• [What the exercise asks] All lines in the records below with the word "fixim" must be returned.

• [Given entries]
☆ ☆ ☆ ☆ ☆ ☆ ☆
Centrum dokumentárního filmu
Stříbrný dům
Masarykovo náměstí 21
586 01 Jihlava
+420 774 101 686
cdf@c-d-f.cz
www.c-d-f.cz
☆ ☆ ☆ ☆ ☆ ☆ ☆
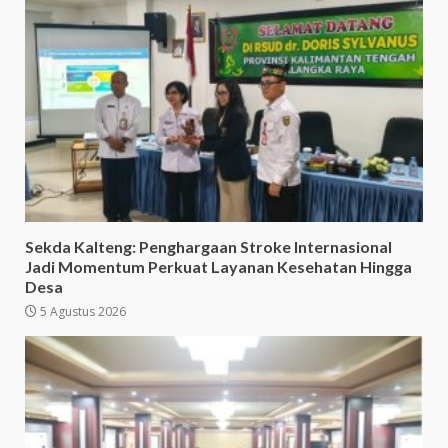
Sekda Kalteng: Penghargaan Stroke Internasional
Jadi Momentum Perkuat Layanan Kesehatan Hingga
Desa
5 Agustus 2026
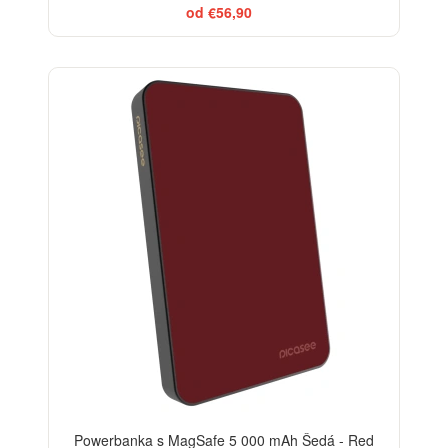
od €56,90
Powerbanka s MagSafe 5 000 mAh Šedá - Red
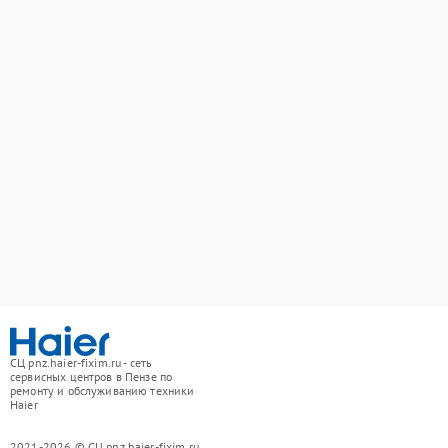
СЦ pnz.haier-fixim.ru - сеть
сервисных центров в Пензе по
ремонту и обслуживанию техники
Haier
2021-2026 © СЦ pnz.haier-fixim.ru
☆ ☆ ☆ ☆ ☆ ☆ ☆
• [Exercise response]
СЦ pnz.haier-fixim.ru - сеть
2021-2026 © СЦ pnz.haier-fixim.ru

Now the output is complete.